━━ Entries provided ━━

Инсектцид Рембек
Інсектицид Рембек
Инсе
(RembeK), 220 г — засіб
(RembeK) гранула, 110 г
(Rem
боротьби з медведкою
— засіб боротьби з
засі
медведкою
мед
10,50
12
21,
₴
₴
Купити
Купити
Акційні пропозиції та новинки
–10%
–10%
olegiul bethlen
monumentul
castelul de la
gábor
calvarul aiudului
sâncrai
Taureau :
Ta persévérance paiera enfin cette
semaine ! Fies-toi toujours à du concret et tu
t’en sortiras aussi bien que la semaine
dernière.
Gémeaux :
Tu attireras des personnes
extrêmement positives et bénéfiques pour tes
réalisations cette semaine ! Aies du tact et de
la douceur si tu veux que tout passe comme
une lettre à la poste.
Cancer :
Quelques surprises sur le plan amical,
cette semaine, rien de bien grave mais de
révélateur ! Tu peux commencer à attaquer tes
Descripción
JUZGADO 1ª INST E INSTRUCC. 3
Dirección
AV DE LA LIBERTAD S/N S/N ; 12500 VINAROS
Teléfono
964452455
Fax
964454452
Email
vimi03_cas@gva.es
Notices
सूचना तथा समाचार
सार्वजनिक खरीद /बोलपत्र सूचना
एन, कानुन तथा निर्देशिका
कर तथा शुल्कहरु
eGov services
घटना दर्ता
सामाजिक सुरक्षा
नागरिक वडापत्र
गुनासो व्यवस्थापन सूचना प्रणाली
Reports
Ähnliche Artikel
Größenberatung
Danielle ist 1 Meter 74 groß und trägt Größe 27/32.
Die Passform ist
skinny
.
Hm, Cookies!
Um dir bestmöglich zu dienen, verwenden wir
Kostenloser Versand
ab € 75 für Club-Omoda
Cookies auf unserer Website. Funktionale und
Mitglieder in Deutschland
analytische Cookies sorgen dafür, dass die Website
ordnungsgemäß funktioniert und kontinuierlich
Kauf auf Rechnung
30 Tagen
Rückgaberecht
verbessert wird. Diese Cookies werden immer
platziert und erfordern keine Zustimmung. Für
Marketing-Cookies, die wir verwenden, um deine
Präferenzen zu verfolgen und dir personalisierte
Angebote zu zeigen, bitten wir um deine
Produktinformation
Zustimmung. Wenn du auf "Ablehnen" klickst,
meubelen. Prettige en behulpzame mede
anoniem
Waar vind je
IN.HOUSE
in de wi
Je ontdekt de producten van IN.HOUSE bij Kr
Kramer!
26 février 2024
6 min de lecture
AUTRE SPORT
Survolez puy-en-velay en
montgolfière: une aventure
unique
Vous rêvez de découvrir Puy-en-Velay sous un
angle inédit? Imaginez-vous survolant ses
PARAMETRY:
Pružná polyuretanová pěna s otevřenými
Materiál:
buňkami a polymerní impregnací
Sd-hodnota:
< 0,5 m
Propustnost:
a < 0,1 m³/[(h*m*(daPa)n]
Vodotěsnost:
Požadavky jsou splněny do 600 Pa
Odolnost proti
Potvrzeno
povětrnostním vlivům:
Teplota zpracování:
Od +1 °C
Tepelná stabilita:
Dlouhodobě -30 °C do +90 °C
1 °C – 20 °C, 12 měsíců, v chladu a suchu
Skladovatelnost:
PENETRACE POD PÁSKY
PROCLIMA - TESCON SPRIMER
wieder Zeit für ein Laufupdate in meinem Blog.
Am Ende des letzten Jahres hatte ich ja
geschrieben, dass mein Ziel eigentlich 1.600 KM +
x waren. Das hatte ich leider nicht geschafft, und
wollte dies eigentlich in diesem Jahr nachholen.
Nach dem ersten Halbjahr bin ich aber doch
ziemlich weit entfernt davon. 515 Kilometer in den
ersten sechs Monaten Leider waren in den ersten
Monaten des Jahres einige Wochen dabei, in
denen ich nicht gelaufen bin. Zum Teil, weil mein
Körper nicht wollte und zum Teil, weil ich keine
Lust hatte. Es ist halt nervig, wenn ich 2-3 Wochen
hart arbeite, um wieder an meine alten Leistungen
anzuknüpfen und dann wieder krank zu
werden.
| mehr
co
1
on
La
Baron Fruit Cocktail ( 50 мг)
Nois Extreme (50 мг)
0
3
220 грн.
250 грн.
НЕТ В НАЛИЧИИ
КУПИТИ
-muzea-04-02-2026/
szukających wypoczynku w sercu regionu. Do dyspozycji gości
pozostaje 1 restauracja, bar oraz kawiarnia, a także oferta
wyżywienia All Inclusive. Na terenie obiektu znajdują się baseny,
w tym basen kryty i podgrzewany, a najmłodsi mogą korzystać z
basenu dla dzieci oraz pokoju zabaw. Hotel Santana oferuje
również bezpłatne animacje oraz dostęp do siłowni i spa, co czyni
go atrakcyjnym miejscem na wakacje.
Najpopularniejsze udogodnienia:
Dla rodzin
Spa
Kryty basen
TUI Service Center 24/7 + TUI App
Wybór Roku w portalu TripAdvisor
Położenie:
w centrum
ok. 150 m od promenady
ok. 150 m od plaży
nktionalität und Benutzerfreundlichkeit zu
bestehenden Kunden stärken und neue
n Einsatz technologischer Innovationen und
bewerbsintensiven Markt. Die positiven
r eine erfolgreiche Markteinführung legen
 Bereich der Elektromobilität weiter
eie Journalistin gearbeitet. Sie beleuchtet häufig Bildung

━━━

## Activity
Down to the last character, restate every record.

## Your response
Инсектцид Рембек
Інсектицид Рембек
Инсе
(RembeK), 220 г — засіб
(RembeK) гранула, 110 г
(Rem
боротьби з медведкою
— засіб боротьби з
засі
медведкою
мед
10,50
12
21,
₴
₴
Купити
Купити
Акційні пропозиції та новинки
–10%
–10%
olegiul bethlen
monumentul
castelul de la
gábor
calvarul aiudului
sâncrai
Taureau :
Ta persévérance paiera enfin cette
semaine ! Fies-toi toujours à du concret et tu
t’en sortiras aussi bien que la semaine
dernière.
Gémeaux :
Tu attireras des personnes
extrêmement positives et bénéfiques pour tes
réalisations cette semaine ! Aies du tact et de
la douceur si tu veux que tout passe comme
une lettre à la poste.
Cancer :
Quelques surprises sur le plan amical,
cette semaine, rien de bien grave mais de
révélateur ! Tu peux commencer à attaquer tes
Descripción
JUZGADO 1ª INST E INSTRUCC. 3
Dirección
AV DE LA LIBERTAD S/N S/N ; 12500 VINAROS
Teléfono
964452455
Fax
964454452
Email
vimi03_cas@gva.es
Notices
सूचना तथा समाचार
सार्वजनिक खरीद /बोलपत्र सूचना
एन, कानुन तथा निर्देशिका
कर तथा शुल्कहरु
eGov services
घटना दर्ता
सामाजिक सुरक्षा
नागरिक वडापत्र
गुनासो व्यवस्थापन सूचना प्रणाली
Reports
Ähnliche Artikel
Größenberatung
Danielle ist 1 Meter 74 groß und trägt Größe 27/32.
Die Passform ist
skinny
.
Hm, Cookies!
Um dir bestmöglich zu dienen, verwenden wir
Kostenloser Versand
ab € 75 für Club-Omoda
Cookies auf unserer Website. Funktionale und
Mitglieder in Deutschland
analytische Cookies sorgen dafür, dass die Website
ordnungsgemäß funktioniert und kontinuierlich
Kauf auf Rechnung
30 Tagen
Rückgaberecht
verbessert wird. Diese Cookies werden immer
platziert und erfordern keine Zustimmung. Für
Marketing-Cookies, die wir verwenden, um deine
Präferenzen zu verfolgen und dir personalisierte
Angebote zu zeigen, bitten wir um deine
Produktinformation
Zustimmung. Wenn du auf "Ablehnen" klickst,
meubelen. Prettige en behulpzame mede
anoniem
Waar vind je
IN.HOUSE
in de wi
Je ontdekt de producten van IN.HOUSE bij Kr
Kramer!
26 février 2024
6 min de lecture
AUTRE SPORT
Survolez puy-en-velay en
montgolfière: une aventure
unique
Vous rêvez de découvrir Puy-en-Velay sous un
angle inédit? Imaginez-vous survolant ses
PARAMETRY:
Pružná polyuretanová pěna s otevřenými
Materiál:
buňkami a polymerní impregnací
Sd-hodnota:
< 0,5 m
Propustnost:
a < 0,1 m³/[(h*m*(daPa)n]
Vodotěsnost:
Požadavky jsou splněny do 600 Pa
Odolnost proti
Potvrzeno
povětrnostním vlivům:
Teplota zpracování:
Od +1 °C
Tepelná stabilita:
Dlouhodobě -30 °C do +90 °C
1 °C – 20 °C, 12 měsíců, v chladu a suchu
Skladovatelnost:
PENETRACE POD PÁSKY
PROCLIMA - TESCON SPRIMER
wieder Zeit für ein Laufupdate in meinem Blog.
Am Ende des letzten Jahres hatte ich ja
geschrieben, dass mein Ziel eigentlich 1.600 KM +
x waren. Das hatte ich leider nicht geschafft, und
wollte dies eigentlich in diesem Jahr nachholen.
Nach dem ersten Halbjahr bin ich aber doch
ziemlich weit entfernt davon. 515 Kilometer in den
ersten sechs Monaten Leider waren in den ersten
Monaten des Jahres einige Wochen dabei, in
denen ich nicht gelaufen bin. Zum Teil, weil mein
Körper nicht wollte und zum Teil, weil ich keine
Lust hatte. Es ist halt nervig, wenn ich 2-3 Wochen
hart arbeite, um wieder an meine alten Leistungen
anzuknüpfen und dann wieder krank zu
werden.
| mehr
co
1
on
La
Baron Fruit Cocktail ( 50 мг)
Nois Extreme (50 мг)
0
3
220 грн.
250 грн.
НЕТ В НАЛИЧИИ
КУПИТИ
-muzea-04-02-2026/
szukających wypoczynku w sercu regionu. Do dyspozycji gości
pozostaje 1 restauracja, bar oraz kawiarnia, a także oferta
wyżywienia All Inclusive. Na terenie obiektu znajdują się baseny,
w tym basen kryty i podgrzewany, a najmłodsi mogą korzystać z
basenu dla dzieci oraz pokoju zabaw. Hotel Santana oferuje
również bezpłatne animacje oraz dostęp do siłowni i spa, co czyni
go atrakcyjnym miejscem na wakacje.
Najpopularniejsze udogodnienia:
Dla rodzin
Spa
Kryty basen
TUI Service Center 24/7 + TUI App
Wybór Roku w portalu TripAdvisor
Położenie:
w centrum
ok. 150 m od promenady
ok. 150 m od plaży
nktionalität und Benutzerfreundlichkeit zu
bestehenden Kunden stärken und neue
n Einsatz technologischer Innovationen und
bewerbsintensiven Markt. Die positiven
r eine erfolgreiche Markteinführung legen
 Bereich der Elektromobilität weiter
eie Journalistin gearbeitet. Sie beleuchtet häufig Bildung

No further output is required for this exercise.